Lauren Blough, RN, BS, CRNI
Educator/Clinical Specialist
Venous Access Specialist Team
Florida Hospital
601 E. Rollins St
Orlando, FL
32803
PH: 407-303-5600 X 3811 or 4066
Beeper: 407-303-5599 # 1448

 


From: [EMAIL PROTECTED] [mailto:[EMAIL PROTECTED] On Behalf Of julie bryant
Sent: Monday, August 07, 2006 3:44 PM
To: [EMAIL PROTECTED]
Subject: IV Team/PICC Team

Ok, I am going to try to explain my situation to all in hopes of some good feed back.
Once upon a time...Actually just a few years ago my facility had a full IV team.  24/ 7 coverage.  We started & restarted all the PIV's and took care of all vascular access needs ie: ports, hickmans & dialysis catheters.  
We had started to do Some PICC's maybe 30 to 50 a month.  Not sure of all the politics involved, but the IV team was taken away and we were to be just a PICC team. (which has grown greatly)  So of course the Team was down sized quite a bit,  several people lost their
positions and had to go to other depts.
So now the floor nurses who never had to start an IV were expected to start IV's proficiently and cannulate ports and take care of things they had never seen before.
Now, three years later, There are some problems.
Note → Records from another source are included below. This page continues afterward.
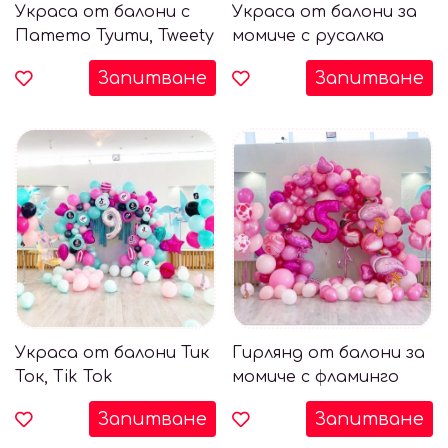
Украса от балони с
Украса от балони за
Патето Туити, Tweety
момиче с русалка
Запитване
Запитване
Украса от балони Тик
Гирлянд от балони за
Ток, Tik Tok
момиче с фламинго
Запитване
Запитване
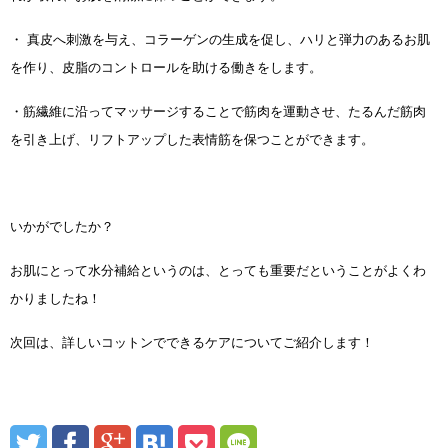
・ 真皮へ刺激を与え、コラーゲンの生成を促し、ハリと弾力のあるお肌
を作り、皮脂のコントロールを助ける働きをします。
・筋繊維に沿ってマッサージすることで筋肉を運動させ、たるんだ筋肉
を引き上げ、リフトアップした表情筋を保つことができます。
いかがでしたか？
お肌にとって水分補給というのは、とっても重要だということがよくわ
かりましたね！
次回は、詳しいコットンでできるケアについてご紹介します！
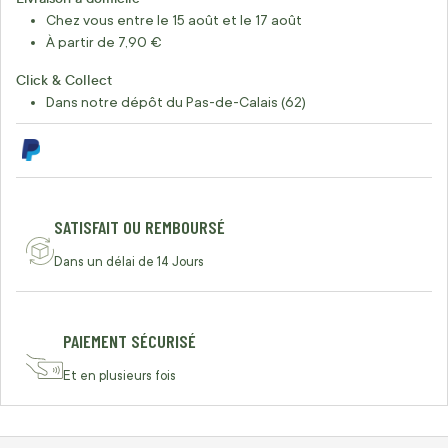
Chez vous entre le 15 août et le 17 août
À partir de 7,90 €
Click & Collect
Dans notre dépôt du Pas-de-Calais (62)
SATISFAIT OU REMBOURSÉ
Dans un délai de 14 Jours
PAIEMENT SÉCURISÉ
Et en plusieurs fois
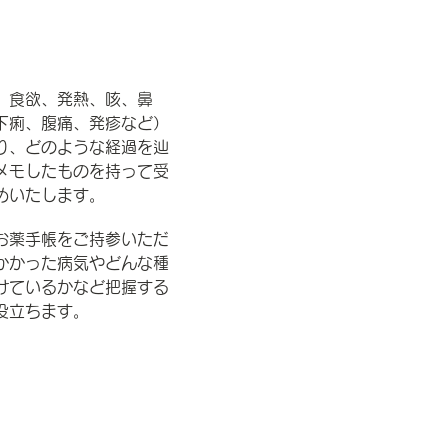
、食欲、発熱、咳、鼻
下痢、腹痛、発疹など）
り、どのような経過を辿
メモしたものを持って受
めいたします。
お薬手帳をご持参いただ
かかった病気やどんな種
けているかなど把握する
役立ちます。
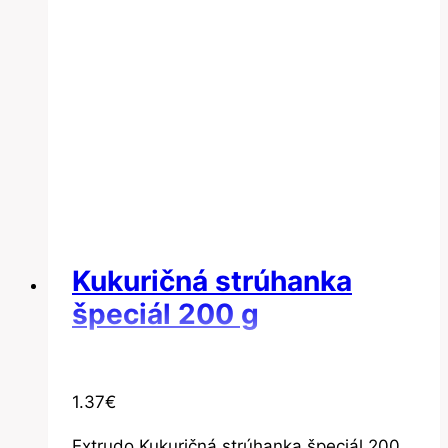
Kukuričná strúhanka
špeciál 200 g
1.37
€
Extrudo Kukuričná strúhanka špeciál 200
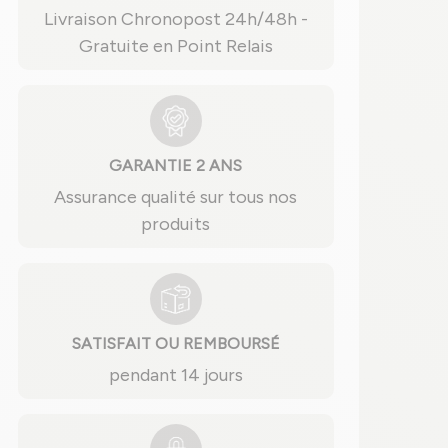
Livraison Chronopost 24h/48h -
Gratuite en Point Relais
GARANTIE 2 ANS
Assurance qualité sur tous nos
produits
SATISFAIT OU REMBOURSÉ
pendant 14 jours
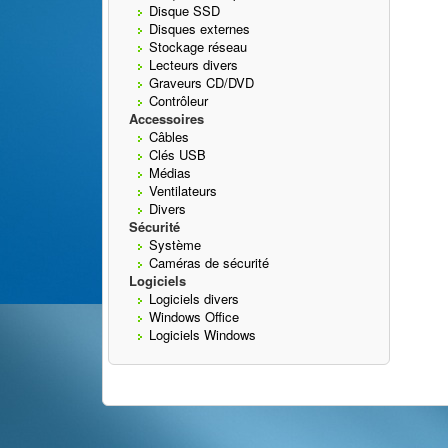
Disque SSD
Disques externes
Stockage réseau
Lecteurs divers
Graveurs CD/DVD
Contrôleur
Accessoires
Câbles
Clés USB
Médias
Ventilateurs
Divers
Sécurité
Système
Caméras de sécurité
Logiciels
Logiciels divers
Windows Office
Logiciels Windows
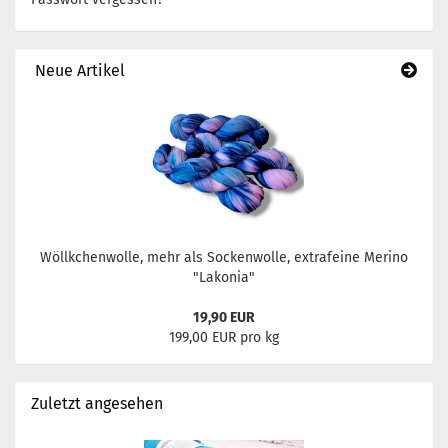
Neue Artikel
Wöllkchenwolle, mehr als Sockenwolle, extrafeine Merino
"Lakonia"
19,90 EUR
199,00 EUR pro kg
Zuletzt angesehen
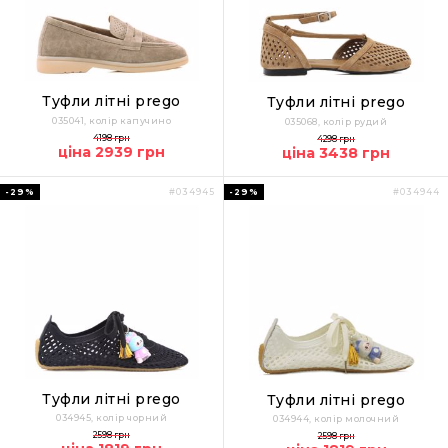
Туфли літні prego
Туфли літні prego
035041, колір капучино
035068, колір рудий
4198 грн
4298 грн
ціна 2939 грн
ціна 3438 грн
-29%
-29%
#034945
#034944
Туфли літні prego
Туфли літні prego
034945, колір чорний
034944, колір молочний
2598 грн
2598 грн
Imagine that!
So I have to come up with a way to cover the hospital with an IV team without putting a full blown team back in place. (Main focus would be PIV's.)
I was wondering how other teams work, such as hours and numbers of nurses covering. Types of shifts and etc...
Any input would be greatly appreciated.
Thank you all so much!
Julie  
 
Julie Bryant RN CRNI
Clinical Specialty Coordinator
PICC/Midline Dept.
St. Vincent's Medical Center
Jacksonville, Fl.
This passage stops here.